Jerry Lewis est un des plus grands réalisateurs du cinéma. C’est un fait, Dieu merci, reconnu par les encyclopédistes et historiens du 7e art qui le classent déjà dans les mêmes pages que Chaplin, Keaton, Linder ou Jacques Tati et Pierre Étaix. Ce que je ne comprends pas, c’est cet oubli sournois qui s’installe progressivement depuis presque une vingtaine d’années.
Tenez, par exemple à la cinémathèque Française, ils auraient peut-être pu faire une petite rétrospective, non ? Je n’ai rien contre Anthony Maan qui occupe les écran du temple de Bercy depuis le 1er février, mais bon, vous, les descendants des penseurs du cinéma français qui ont adulé Jerry Lewis au début des années 60, vous n’avez pas l’impression d’avoir loupé le coche ?

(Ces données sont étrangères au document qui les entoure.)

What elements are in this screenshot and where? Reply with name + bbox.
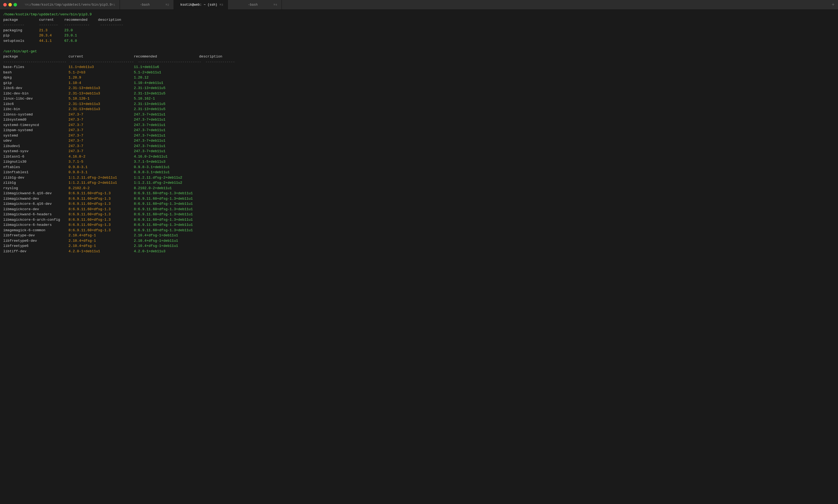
- apt-pkg-zlib1g: zlib1g 1:1.2.11.dfsg-2+deb11u1 1:1.2.11.…: [3, 180, 835, 186]
- apt-pkg-libtasn1-6: libtasn1-6 4.16.0-2 4.16.0-2+deb11u1: [3, 154, 835, 160]
- blank-line-1: [3, 43, 835, 49]
- minimize-button[interactable]: [8, 3, 12, 6]
- tab-1[interactable]: ⌥⌘1 /home/ksotik/tmp/upddetect/venv/bin/…: [20, 0, 120, 10]
- apt-pkg-linux-libc-dev: linux-libc-dev 5.10.120-1 5.10.162-1: [3, 96, 835, 102]
- apt-header-line: package current recommended description: [3, 54, 835, 59]
- new-tab-button[interactable]: +: [828, 0, 838, 10]
- apt-pkg-libmagickcore-6-arch-config: libmagickcore-6-arch-config 8:6.9.11.60+…: [3, 217, 835, 222]
- tab-2-title: -bash: [124, 3, 166, 7]
- apt-pkg-gzip: gzip 1.10-4 1.10-4+deb11u1: [3, 80, 835, 86]
- apt-pkg-systemd-timesyncd: systemd-timesyncd 247.3-7 247.3-7+deb11u…: [3, 123, 835, 128]
- pip-pkg-pip: pip 20.3.4 23.0.1: [3, 33, 835, 38]
- close-button[interactable]: [3, 3, 7, 6]
- apt-pkg-libgnutls30: libgnutls30 3.7.1-5 3.7.1-5+deb11u3: [3, 159, 835, 165]
- apt-pkg-nftables: nftables 0.9.8-3.1 0.9.8-3.1+deb11u1: [3, 165, 835, 170]
- apt-pkg-libudev1: libudev1 247.3-7 247.3-7+deb11u1: [3, 144, 835, 149]
- tab-bar: ⌥⌘1 /home/ksotik/tmp/upddetect/venv/bin/…: [20, 0, 828, 10]
- tab-3-title: ksotik@web: ~ (ssh): [178, 3, 220, 7]
- apt-pkg-libnftables1: libnftables1 0.9.8-3.1 0.9.8-3.1+deb11u1: [3, 170, 835, 175]
- apt-pkg-udev: udev 247.3-7 247.3-7+deb11u1: [3, 138, 835, 144]
- maximize-button[interactable]: [14, 3, 17, 6]
- tab-1-cmd: ⌘1: [111, 3, 115, 6]
- apt-pkg-libmagickcore-6-headers: libmagickcore-6-headers 8:6.9.11.60+dfsg…: [3, 222, 835, 228]
- tab-3-cmd: ⌘3: [220, 3, 223, 6]
- tab-3[interactable]: ksotik@web: ~ (ssh) ⌘3: [174, 0, 228, 10]
- tab-2[interactable]: -bash ⌘2: [120, 0, 174, 10]
- apt-pkg-imagemagick-6-common: imagemagick-6-common 8:6.9.11.60+dfsg-1.…: [3, 228, 835, 233]
- apt-path-line: /usr/bin/apt-get: [3, 49, 835, 54]
- terminal-window: ⌥⌘1 /home/ksotik/tmp/upddetect/venv/bin/…: [0, 0, 838, 504]
- apt-pkg-libpam-systemd: libpam-systemd 247.3-7 247.3-7+deb11u1: [3, 128, 835, 133]
- pip-sep-line: ---------- --------- ------------ ------…: [3, 22, 835, 28]
- apt-pkg-libc-dev-bin: libc-dev-bin 2.31-13+deb11u3 2.31-13+deb…: [3, 91, 835, 96]
- apt-pkg-libc6: libc6 2.31-13+deb11u3 2.31-13+deb11u5: [3, 102, 835, 107]
- apt-pkg-libmagickcore-dev: libmagickcore-dev 8:6.9.11.60+dfsg-1.3 8…: [3, 207, 835, 212]
- tab-1-title: /home/ksotik/tmp/upddetect/venv/bin/pip3…: [30, 3, 111, 7]
- apt-pkg-bash: bash 5.1-2+b3 5.1-2+deb11u1: [3, 70, 835, 75]
- tab-4[interactable]: -bash ⌘4: [228, 0, 282, 10]
- apt-pkg-libmagickwand-q16-dev: libmagickwand-6.q16-dev 8:6.9.11.60+dfsg…: [3, 191, 835, 196]
- apt-pkg-dpkg: dpkg 1.20.9 1.20.12: [3, 75, 835, 80]
- tab-2-cmd: ⌘2: [165, 3, 169, 6]
- apt-pkg-libnss-systemd: libnss-systemd 247.3-7 247.3-7+deb11u1: [3, 112, 835, 118]
- traffic-lights: [0, 3, 20, 6]
- apt-pkg-libc6-dev: libc6-dev 2.31-13+deb11u3 2.31-13+deb11u…: [3, 86, 835, 91]
- terminal-content[interactable]: /home/ksotik/tmp/upddetect/venv/bin/pip3…: [0, 10, 838, 504]
- titlebar: ⌥⌘1 /home/ksotik/tmp/upddetect/venv/bin/…: [0, 0, 838, 10]
- apt-pkg-systemd: systemd 247.3-7 247.3-7+deb11u1: [3, 133, 835, 139]
- apt-pkg-libmagickwand-6-headers: libmagickwand-6-headers 8:6.9.11.60+dfsg…: [3, 212, 835, 217]
- apt-pkg-rsyslog: rsyslog 8.2102.0-2 8.2102.0-2+deb11u1: [3, 186, 835, 191]
- apt-pkg-libsystemd0: libsystemd0 247.3-7 247.3-7+deb11u1: [3, 117, 835, 123]
- pip-pkg-packaging: packaging 21.3 23.0: [3, 28, 835, 33]
- tab-4-cmd: ⌘4: [274, 3, 277, 6]
- apt-pkg-libmagickwand-dev: libmagickwand-dev 8:6.9.11.60+dfsg-1.3 8…: [3, 196, 835, 201]
- apt-pkg-base-files: base-files 11.1+deb11u3 11.1+deb11u6: [3, 65, 835, 70]
- tab-4-title: -bash: [232, 3, 274, 7]
- apt-pkg-libfreetype6-dev: libfreetype6-dev 2.10.4+dfsg-1 2.10.4+df…: [3, 238, 835, 244]
- pip-header-line: package current recommended description: [3, 17, 835, 23]
- apt-pkg-libtiff-dev: libtiff-dev 4.2.0-1+deb11u1 4.2.0-1+deb1…: [3, 249, 835, 254]
- tab-1-shortcut: ⌥⌘1: [24, 3, 30, 6]
- apt-sep-line: ------------------------------ ---------…: [3, 59, 835, 65]
- apt-pkg-systemd-sysv: systemd-sysv 247.3-7 247.3-7+deb11u1: [3, 149, 835, 154]
- pip-pkg-setuptools: setuptools 44.1.1 67.6.0: [3, 38, 835, 44]
- pip-path-line: /home/ksotik/tmp/upddetect/venv/bin/pip3…: [3, 12, 835, 17]
- apt-pkg-libfreetype-dev: libfreetype-dev 2.10.4+dfsg-1 2.10.4+dfs…: [3, 233, 835, 238]
- apt-pkg-libmagickcore-q16-dev: libmagickcore-6.q16-dev 8:6.9.11.60+dfsg…: [3, 201, 835, 207]
- apt-pkg-zlib1g-dev: zlib1g-dev 1:1.2.11.dfsg-2+deb11u1 1:1.2…: [3, 175, 835, 180]
- apt-pkg-libfreetype6: libfreetype6 2.10.4+dfsg-1 2.10.4+dfsg-1…: [3, 244, 835, 249]
- apt-pkg-libc-bin: libc-bin 2.31-13+deb11u3 2.31-13+deb11u5: [3, 107, 835, 112]
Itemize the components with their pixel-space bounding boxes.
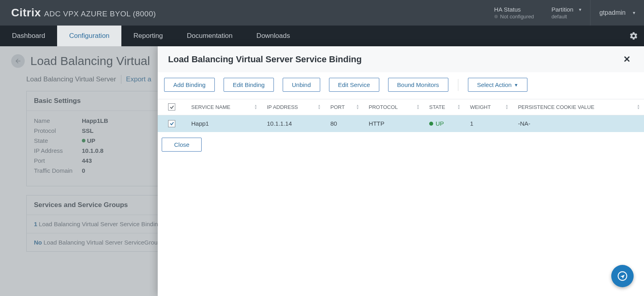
cell-port: 80 xyxy=(325,115,363,132)
user-name: gtpadmin xyxy=(599,9,626,16)
paper-plane-icon xyxy=(617,271,628,281)
cell-weight: 1 xyxy=(464,115,512,132)
brand-main: Citrix xyxy=(11,6,41,19)
cell-ip: 10.1.1.14 xyxy=(261,115,325,132)
cell-protocol: HTTP xyxy=(363,115,424,132)
select-all-checkbox[interactable] xyxy=(168,103,175,111)
tab-downloads[interactable]: Downloads xyxy=(244,26,302,46)
cell-service-name: Happ1 xyxy=(186,115,261,132)
partition-value: default xyxy=(551,14,567,20)
cell-pcookie: -NA- xyxy=(512,115,644,132)
ha-status-value: Not configured xyxy=(494,14,534,20)
close-panel-button[interactable]: ✕ xyxy=(620,53,634,66)
col-persistence-cookie[interactable]: PERSISTENCE COOKIE VALUE▲▼ xyxy=(512,99,644,115)
brand-sub: ADC VPX AZURE BYOL (8000) xyxy=(44,10,156,18)
bindings-table: SERVICE NAME▲▼ IP ADDRESS▲▼ PORT▲▼ PROTO… xyxy=(158,99,644,132)
service-binding-panel: Load Balancing Virtual Server Service Bi… xyxy=(158,46,644,296)
edit-binding-button[interactable]: Edit Binding xyxy=(224,78,274,92)
check-icon xyxy=(169,121,174,126)
sort-icon: ▲▼ xyxy=(457,104,460,110)
gear-icon xyxy=(629,32,638,40)
ha-status-group: HA Status Not configured xyxy=(485,0,543,26)
col-port[interactable]: PORT▲▼ xyxy=(325,99,363,115)
status-up-icon xyxy=(429,122,433,126)
top-bar: Citrix ADC VPX AZURE BYOL (8000) HA Stat… xyxy=(0,0,644,26)
partition-label: Partition xyxy=(551,6,573,13)
sort-icon: ▲▼ xyxy=(637,104,640,110)
close-icon: ✕ xyxy=(623,54,630,64)
edit-service-button[interactable]: Edit Service xyxy=(329,78,379,92)
tab-configuration[interactable]: Configuration xyxy=(57,26,121,46)
help-fab-button[interactable] xyxy=(611,265,634,287)
tab-dashboard[interactable]: Dashboard xyxy=(0,26,57,46)
col-state[interactable]: STATE▲▼ xyxy=(424,99,464,115)
close-button[interactable]: Close xyxy=(162,138,202,152)
col-service-name[interactable]: SERVICE NAME▲▼ xyxy=(186,99,261,115)
ha-status-label: HA Status xyxy=(494,6,521,13)
unbind-button[interactable]: Unbind xyxy=(283,78,320,92)
col-ip-address[interactable]: IP ADDRESS▲▼ xyxy=(261,99,325,115)
select-action-button[interactable]: Select Action ▼ xyxy=(468,78,528,92)
check-icon xyxy=(169,105,174,110)
add-binding-button[interactable]: Add Binding xyxy=(164,78,215,92)
tab-reporting[interactable]: Reporting xyxy=(121,26,175,46)
main-nav: Dashboard Configuration Reporting Docume… xyxy=(0,26,644,46)
partition-group[interactable]: Partition ▾ default xyxy=(543,0,590,26)
sort-icon: ▲▼ xyxy=(505,104,508,110)
tab-documentation[interactable]: Documentation xyxy=(175,26,244,46)
toolbar-divider xyxy=(458,79,458,91)
col-weight[interactable]: WEIGHT▲▼ xyxy=(464,99,512,115)
settings-gear-button[interactable] xyxy=(623,26,644,46)
panel-title: Load Balancing Virtual Server Service Bi… xyxy=(168,54,362,65)
sort-icon: ▲▼ xyxy=(416,104,420,110)
row-checkbox[interactable] xyxy=(168,120,175,127)
status-dot-icon xyxy=(494,15,498,18)
table-row[interactable]: Happ1 10.1.1.14 80 HTTP UP 1 -NA- xyxy=(158,115,644,132)
bound-monitors-button[interactable]: Bound Monitors xyxy=(388,78,448,92)
chevron-down-icon: ▾ xyxy=(633,10,635,16)
sort-icon: ▲▼ xyxy=(254,104,258,110)
chevron-down-icon: ▾ xyxy=(579,7,581,12)
brand: Citrix ADC VPX AZURE BYOL (8000) xyxy=(0,6,156,19)
user-menu[interactable]: gtpadmin ▾ xyxy=(590,0,644,26)
panel-toolbar: Add Binding Edit Binding Unbind Edit Ser… xyxy=(158,72,644,99)
sort-icon: ▲▼ xyxy=(356,104,359,110)
chevron-down-icon: ▼ xyxy=(514,83,518,87)
cell-state: UP xyxy=(424,115,464,132)
col-protocol[interactable]: PROTOCOL▲▼ xyxy=(363,99,424,115)
sort-icon: ▲▼ xyxy=(318,104,321,110)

Ces films sont certes disponibles en dvd, mais dans des éditions lamentables que seuls des fondus comme moi peuvent acheter et les faire découvrir aux kids. Sur Internet, curieusement, il n’y a pas beaucoup de pages intéressantes sur lui, à part les sites vendant ses dvd, et très peu de photos (contrôle-t-il de manière sévère son image ?).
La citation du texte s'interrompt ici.